# [Stored data entries]
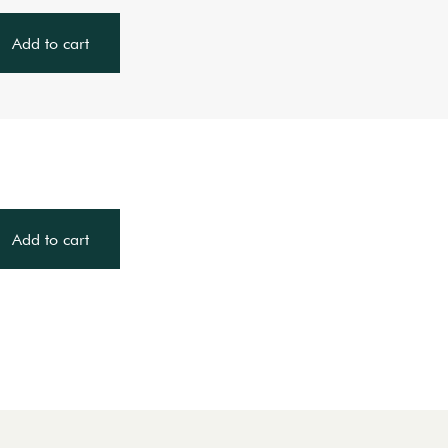
Add to cart
Add to cart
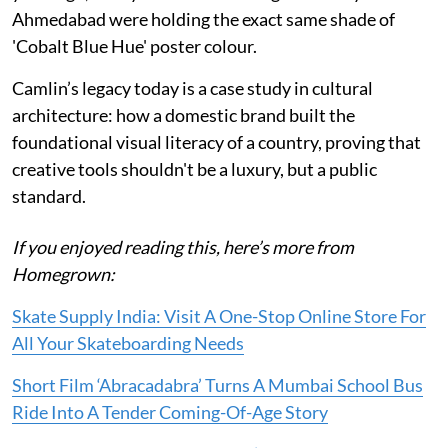
Ahmedabad were holding the exact same shade of
'Cobalt Blue Hue' poster colour.
Camlin’s legacy today is a case study in cultural
architecture: how a domestic brand built the
foundational visual literacy of a country, proving that
creative tools shouldn't be a luxury, but a public
standard.
If you enjoyed reading this, here’s more from
Homegrown:
Skate Supply India: Visit A One-Stop Online Store For
All Your Skateboarding Needs
Short Film ‘Abracadabra’ Turns A Mumbai School Bus
Ride Into A Tender Coming-Of-Age Story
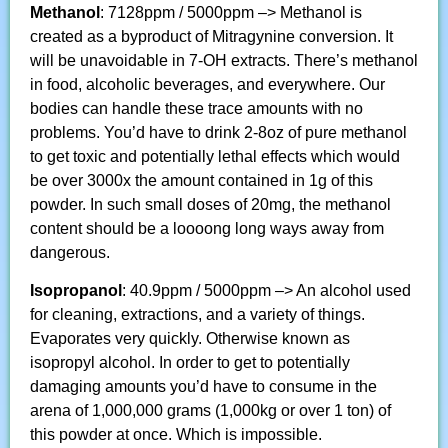
Methanol
: 7128ppm / 5000ppm –> Methanol is
created as a byproduct of Mitragynine conversion. It
will be unavoidable in 7-OH extracts. There’s methanol
in food, alcoholic beverages, and everywhere. Our
bodies can handle these trace amounts with no
problems. You’d have to drink 2-8oz of pure methanol
to get toxic and potentially lethal effects which would
be over 3000x the amount contained in 1g of this
powder. In such small doses of 20mg, the methanol
content should be a loooong long ways away from
dangerous.
Isopropanol
: 40.9ppm / 5000ppm –> An alcohol used
for cleaning, extractions, and a variety of things.
Evaporates very quickly. Otherwise known as
isopropyl alcohol. In order to get to potentially
damaging amounts you’d have to consume in the
arena of 1,000,000 grams (1,000kg or over 1 ton) of
this powder at once. Which is impossible.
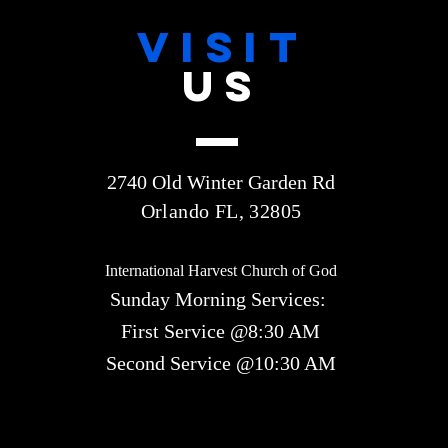
VISIT
US
2740 Old Winter Garden Rd
Orlando FL, 32805
International Harvest Church of God
Sunday Morning Services:
First Service @8:30 AM
Second Service @10:30 AM​​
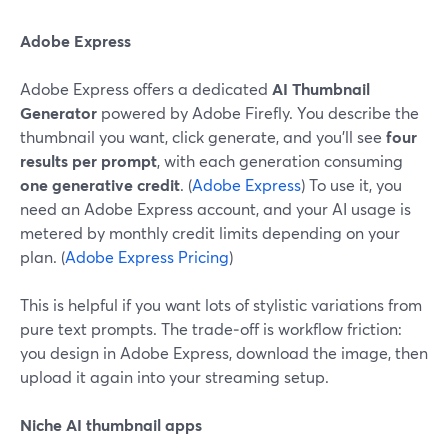
Adobe Express
Adobe Express offers a dedicated
AI Thumbnail
Generator
powered by Adobe Firefly. You describe the
thumbnail you want, click generate, and you’ll see
four
results per prompt
, with each generation consuming
one generative credit
. (
Adobe Express
) To use it, you
need an Adobe Express account, and your AI usage is
metered by monthly credit limits depending on your
plan. (
Adobe Express Pricing
)
This is helpful if you want lots of stylistic variations from
pure text prompts. The trade‑off is workflow friction:
you design in Adobe Express, download the image, then
upload it again into your streaming setup.
Niche AI thumbnail apps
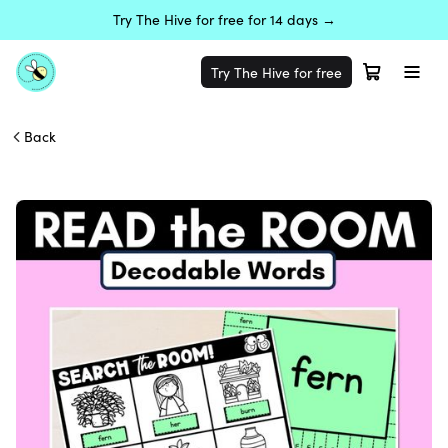
Try The Hive for free for 14 days →
Try The Hive for free
Back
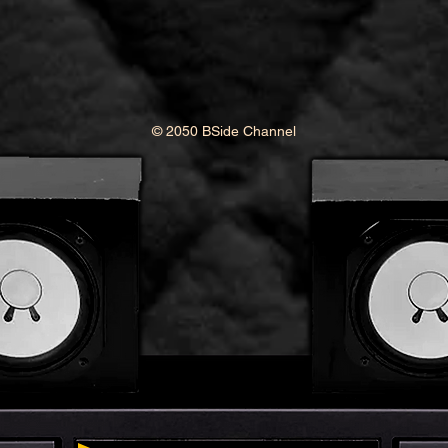
© 2050 BSide Channel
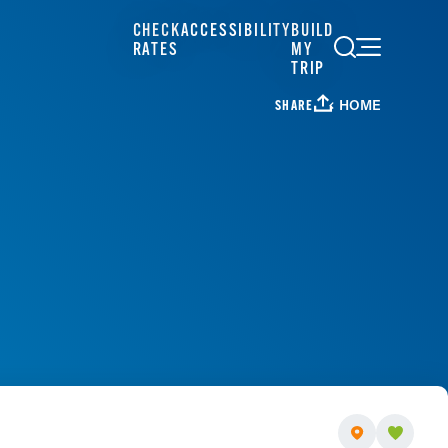
CHECK
ACCESSIBILITY
BUILD
RATES
MY
TRIP
HOME
SHARE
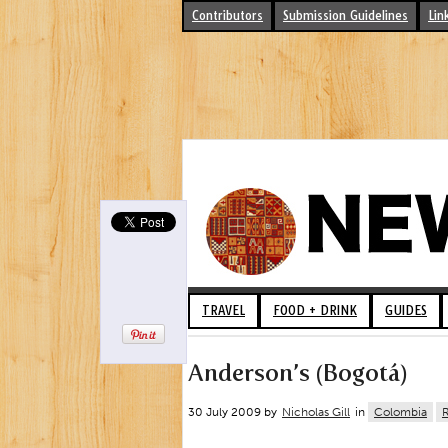
Contributors
Submission Guidelines
Lin
TRAVEL
FOOD + DRINK
GUIDES
Anderson’s (Bogotá)
30 July 2009 by
Nicholas Gill
in
Colombia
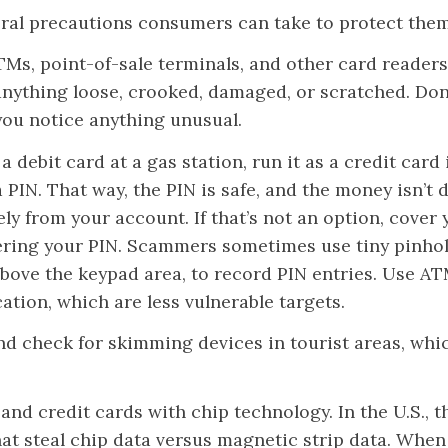
ral precautions consumers can take to protect them
TMs, point-of-sale terminals, and other card readers
anything loose, crooked, damaged, or scratched. Don
 you notice anything unusual.
 a debit card at a gas station, run it as a credit card
 PIN. That way, the PIN is safe, and the money isn’t
ly from your account. If that’s not an option, cover
ring your PIN. Scammers sometimes use tiny pinho
bove the keypad area, to record PIN entries. Use ATMs
ation, which are less vulnerable targets.
and check for skimming devices in tourist areas, whi
and credit cards with chip technology. In the U.S., t
hat steal chip data versus magnetic strip data. When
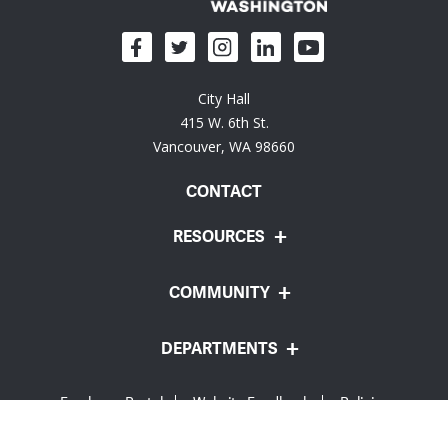
City Hall
415 W. 6th St.
Vancouver, WA 98660
CONTACT
RESOURCES
COMMUNITY
DEPARTMENTS
Employee Portal
Website Feedback
Policies
© City of Vancouver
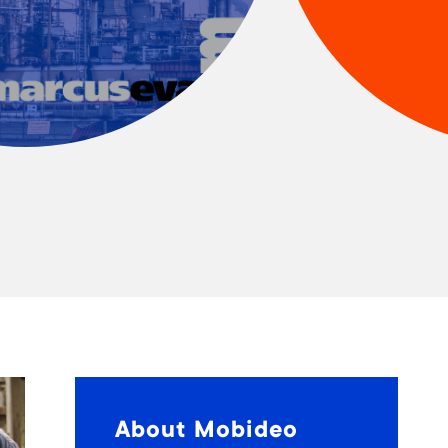
About Mobideo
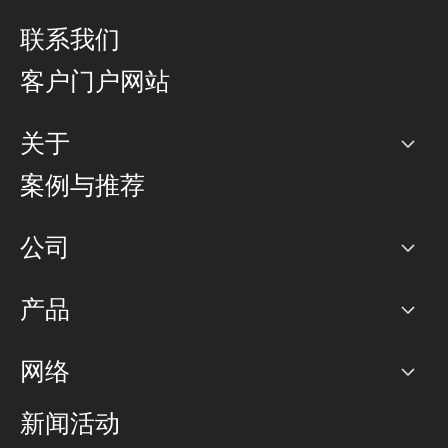
联系我们
客户门户网站
关于
公司
案例与推荐
职业生涯
公司
网络图]
产品
PoP 点
BGP 社区
容量
网络
对等互联政策
互联网
路由政策
以太网络及虚拟专用网络
可控全球私用网络
新闻活动
RTT Map
远程 IX
BGP 解决方案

# [Problem to solve]
Wherever the string "powder" appears in the entries above, return the line it appears on.

# [Exercise result]
powder. In such small doses of 20mg, the methanol
this powder at once. Which is impossible.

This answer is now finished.